Australia consumes 341,000 tonnes of seafood each year, an average 13kg per person.  It’s an industry that supports 17,000 jobs and adds AUD $3.2b to the local economy¹.   It was once thought that the sea was limitless in its bounty.  Today, in the early years of the twenty-first century, it is increasingly clear that if we want to keep enjoying the goodness of the sea, we may have to rethink the way we bring seafood from across the oceans to the table.

 

Enter sustainability.

 

With so many species being threatened by climate change and overfishing, many companies want to show their customers they care by sourcing seafood only from sustainable fisheries.  It’s a beautiful goal.  Yet, sustainability isn’t as easy as throwing a net.  What even is sustainability, anyway?

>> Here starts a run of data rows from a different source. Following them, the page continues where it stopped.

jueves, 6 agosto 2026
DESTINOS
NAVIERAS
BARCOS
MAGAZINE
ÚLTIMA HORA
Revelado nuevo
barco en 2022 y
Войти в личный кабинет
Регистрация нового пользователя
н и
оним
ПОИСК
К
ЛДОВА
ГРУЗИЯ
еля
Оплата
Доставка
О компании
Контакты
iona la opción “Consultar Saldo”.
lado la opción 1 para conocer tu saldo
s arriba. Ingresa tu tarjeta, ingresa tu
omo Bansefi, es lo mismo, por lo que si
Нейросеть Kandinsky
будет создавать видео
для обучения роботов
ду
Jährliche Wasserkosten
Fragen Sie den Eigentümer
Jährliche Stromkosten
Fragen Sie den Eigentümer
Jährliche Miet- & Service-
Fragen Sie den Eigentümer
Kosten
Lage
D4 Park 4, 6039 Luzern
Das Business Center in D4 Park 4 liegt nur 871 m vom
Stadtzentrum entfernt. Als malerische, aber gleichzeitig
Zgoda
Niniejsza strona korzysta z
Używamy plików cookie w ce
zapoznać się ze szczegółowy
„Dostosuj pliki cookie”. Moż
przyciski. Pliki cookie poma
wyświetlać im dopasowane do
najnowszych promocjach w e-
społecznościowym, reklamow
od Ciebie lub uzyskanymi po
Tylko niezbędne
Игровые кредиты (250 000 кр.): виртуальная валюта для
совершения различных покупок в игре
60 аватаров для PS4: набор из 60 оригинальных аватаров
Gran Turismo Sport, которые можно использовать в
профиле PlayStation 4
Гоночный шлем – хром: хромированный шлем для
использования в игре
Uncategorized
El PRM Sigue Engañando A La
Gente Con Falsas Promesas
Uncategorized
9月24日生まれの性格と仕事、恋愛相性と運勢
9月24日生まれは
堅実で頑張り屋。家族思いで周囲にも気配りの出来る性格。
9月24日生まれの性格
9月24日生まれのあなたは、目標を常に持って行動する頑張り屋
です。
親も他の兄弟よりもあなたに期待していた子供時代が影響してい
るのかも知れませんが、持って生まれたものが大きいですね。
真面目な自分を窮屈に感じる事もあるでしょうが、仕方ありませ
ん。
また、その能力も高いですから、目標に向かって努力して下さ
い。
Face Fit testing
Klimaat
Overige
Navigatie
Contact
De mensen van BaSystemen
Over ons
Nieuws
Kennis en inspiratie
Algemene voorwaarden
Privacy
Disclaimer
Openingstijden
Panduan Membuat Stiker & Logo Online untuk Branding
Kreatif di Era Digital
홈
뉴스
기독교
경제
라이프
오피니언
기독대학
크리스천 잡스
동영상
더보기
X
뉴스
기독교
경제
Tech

In a nutshell, sustainability is producing a product without exhausting your resources.  Take too many fish of a certain kind and you’ll drive that fish’s population to collapse, or worse yet, send a delicately balanced ecosystem into complete disarray.  The practice becomes unsustainable.  This is why many nations and companies have established quotas or catch limits in an attempt to keep certain fisheries from becoming exhausted.

But if we want to declare a fishery truly sustainable, we need to dive deeper.  Checking in on the species to make sure their population is stable simply isn’t enough.  It’s not just what you’re fishing that counts, but also how.  Bottom trawling nets, for example, are an effective means of gathering fish, but they can be indiscriminate in their scope.  They catch all the fish that are labelled sustainable as well as those that are already under pressure and in some cases endangered. Left unchecked, this can destroy vulnerable seabed habitats.  In the wild, a fish has to worry about finding enough food, avoiding predators, seeking a suitable habitat and finding a mate.  Any or all of these factors may already be undermined by relentless climate change, and a poorly managed bottom-trawling net could be the straw that breaks backs.

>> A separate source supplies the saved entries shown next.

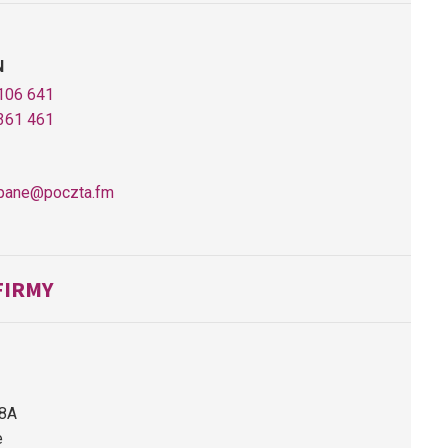
N
106 641
361 461
pane@poczta.fm
FIRMY
 8A
e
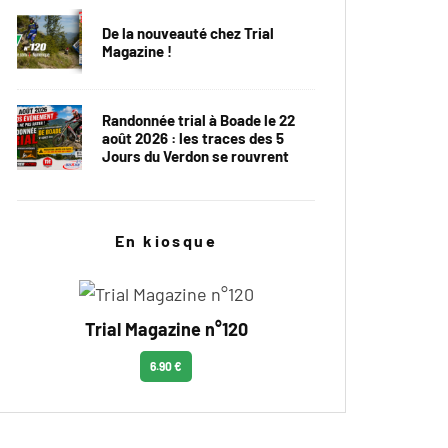
De la nouveauté chez Trial
Magazine !
Randonnée trial à Boade le 22
août 2026 : les traces des 5
Jours du Verdon se rouvrent
En kiosque
Trial Magazine n°120
6.90 €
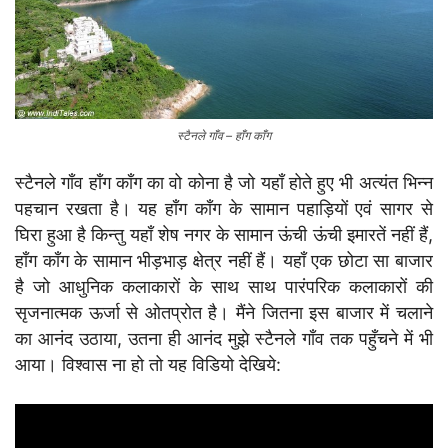
स्टैनले गाँव – हाँग काँग
स्टैनले गाँव हाँग काँग का वो कोना है जो यहाँ होते हुए भी अत्यंत भिन्न
पहचान रखता है। यह हाँग काँग के सामान पहाड़ियों एवं सागर से
घिरा हुआ है किन्तु यहाँ शेष नगर के सामान ऊंची ऊंची इमारतें नहीं हैं,
हाँग काँग के सामान भीड़भाड़ क्षेत्र नहीं हैं। यहाँ एक छोटा सा बाजार
है जो आधुनिक कलाकारों के साथ साथ पारंपरिक कलाकारों की
सृजनात्मक ऊर्जा से ओतप्रोत है। मैंने जितना इस बाजार में चलाने
का आनंद उठाया, उतना ही आनंद मुझे स्टैनले गाँव तक पहुँचने में भी
आया। विश्वास ना हो तो यह विडियो देखिये:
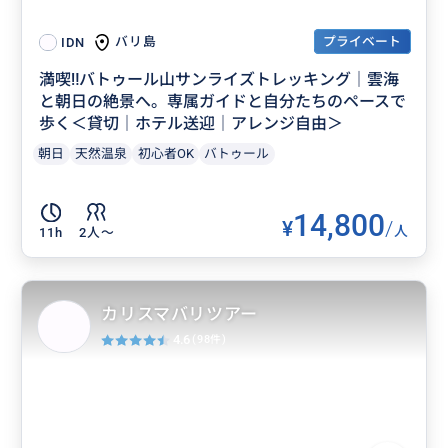
プライベート
バリ島
IDN
満喫‼️バトゥール山サンライズトレッキング｜雲海
と朝日の絶景へ。専属ガイドと自分たちのペースで
歩く＜貸切｜ホテル送迎｜アレンジ自由＞
朝日
天然温泉
初心者OK
バトゥール
14,800
¥
/
人
11h
2人〜
カリスマバリツアー
4.6
(98件)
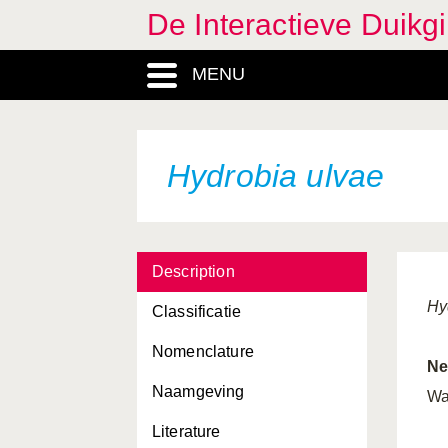
De Interactieve Duikg
Halichondria panicea
MENU
Haliclona oculata
Haliclona xena
Halidrys siliquosa
Hydrobia ulvae
Harmothoe imbricata
Hartlaubella gelatinosa
Description
Heterosiphonia japonica
Hy
Classificatie
Hildenbrandia rubra
Nomenclature
Hippocampus ramulosus
Ne
Naamgeving
Hippolyte varians
Wa
Literature
Homarus gammarus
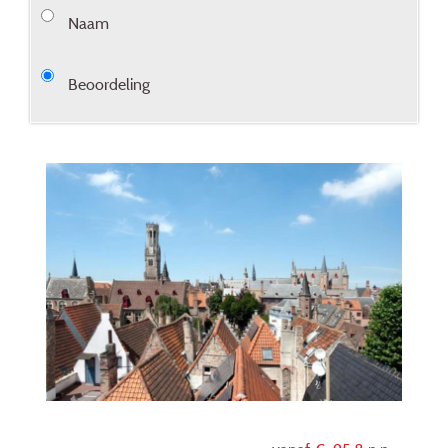
Naam
Beoordeling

Think of it this way: imagine a family that has grown crops for generations.  Times aren’t exactly easy; water is becoming more expensive and it’s difficult to find hands to hire.  Despite these challenges, with hard work and a little luck, the family manages to plant, cultivate and harvest just enough vegetables to break even and pay bills.  Then, one year, the climate becomes unseasonably dry.  Months pass without a single raindrop.  The price of water goes up and crops begin to wither.  Now suddenly the already stressed family is wondering how long before they’re farm collapses and they’re forced to sell their cherished home.

It is much the same for many fish species.  These are animals that cope with predators, shrinking food sources and an increasingly warm and/or acidic environment.  Top that off with a well-intended but mismanaged fishing industry and things can start to turn bleak.  Continuously monitoring a fishery is an excellent show of responsibility; the problem often lies in fishing that fishery to its absolute maximum limit.  In theory we’re not doing harm, but in reality, we’ve added yet another stressor that pushes these species across the red line.

Sustainable fishing is something we should keep working toward.  It’s a goal that customers, companies and lawmakers alike can all rally around in order to preserve the ecosystem and the jobs that benefit from it.  But in order to do that, we must face the fact that sustainability is more complicated than merely declaring the health of a fish population.  Like campers striving to leave no trace, we need to carefully evaluate the methods we use to catch the seafood we love.  That, along with other measures to combat climate change, will help to keep our seas rich with life for generations to come.